▶ **ACTION ITEM**:
Restate exactly, please, each line of the listing from the one with "СНТ Автомобилист'" to the last, including both.

▶ **DATA IN THIS EXERCISE**:
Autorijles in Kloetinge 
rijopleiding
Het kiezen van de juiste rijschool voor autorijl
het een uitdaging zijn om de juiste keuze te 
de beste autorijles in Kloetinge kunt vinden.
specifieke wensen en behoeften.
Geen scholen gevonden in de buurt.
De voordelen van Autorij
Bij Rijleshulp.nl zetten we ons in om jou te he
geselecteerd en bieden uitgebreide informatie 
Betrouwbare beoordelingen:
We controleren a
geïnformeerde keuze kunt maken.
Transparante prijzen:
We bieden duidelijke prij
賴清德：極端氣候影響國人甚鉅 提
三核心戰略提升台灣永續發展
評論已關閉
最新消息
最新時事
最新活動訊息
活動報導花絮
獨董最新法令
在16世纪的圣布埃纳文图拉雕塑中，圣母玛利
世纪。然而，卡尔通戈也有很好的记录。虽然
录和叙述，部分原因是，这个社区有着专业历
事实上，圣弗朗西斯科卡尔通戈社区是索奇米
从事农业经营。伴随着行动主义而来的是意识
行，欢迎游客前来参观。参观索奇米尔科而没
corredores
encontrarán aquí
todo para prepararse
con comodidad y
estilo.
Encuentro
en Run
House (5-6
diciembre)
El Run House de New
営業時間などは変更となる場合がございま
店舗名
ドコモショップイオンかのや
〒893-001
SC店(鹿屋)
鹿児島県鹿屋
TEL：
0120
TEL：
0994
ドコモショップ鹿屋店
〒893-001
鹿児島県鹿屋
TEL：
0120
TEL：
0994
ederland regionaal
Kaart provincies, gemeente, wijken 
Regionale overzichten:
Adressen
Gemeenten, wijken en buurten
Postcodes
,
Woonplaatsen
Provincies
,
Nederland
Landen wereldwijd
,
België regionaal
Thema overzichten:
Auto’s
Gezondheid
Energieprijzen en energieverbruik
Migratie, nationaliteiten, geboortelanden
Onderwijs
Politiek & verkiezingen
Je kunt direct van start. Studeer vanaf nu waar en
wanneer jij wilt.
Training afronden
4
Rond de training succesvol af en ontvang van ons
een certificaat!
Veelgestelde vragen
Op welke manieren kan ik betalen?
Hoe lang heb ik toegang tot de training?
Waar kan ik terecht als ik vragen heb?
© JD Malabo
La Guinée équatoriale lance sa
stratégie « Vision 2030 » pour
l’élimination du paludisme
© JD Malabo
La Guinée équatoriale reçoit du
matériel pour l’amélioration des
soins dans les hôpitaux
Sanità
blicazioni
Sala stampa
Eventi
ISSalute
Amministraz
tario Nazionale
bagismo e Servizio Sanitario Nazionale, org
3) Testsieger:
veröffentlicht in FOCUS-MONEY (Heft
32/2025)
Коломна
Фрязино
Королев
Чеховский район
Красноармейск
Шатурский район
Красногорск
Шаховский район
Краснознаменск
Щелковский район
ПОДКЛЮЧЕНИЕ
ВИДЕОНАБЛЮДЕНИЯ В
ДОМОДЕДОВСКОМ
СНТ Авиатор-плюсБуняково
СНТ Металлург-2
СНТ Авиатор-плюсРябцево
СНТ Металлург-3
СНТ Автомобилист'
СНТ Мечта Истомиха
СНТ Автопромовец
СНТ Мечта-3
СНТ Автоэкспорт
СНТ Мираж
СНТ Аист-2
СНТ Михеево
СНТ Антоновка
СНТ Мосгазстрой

▶ **RESPONSE BOX**:
СНТ Автомобилист'
СНТ Мечта Истомиха
СНТ Автопромовец
СНТ Мечта-3
СНТ Автоэкспорт
СНТ Мираж
СНТ Аист-2
СНТ Михеево
СНТ Антоновка
СНТ Мосгазстрой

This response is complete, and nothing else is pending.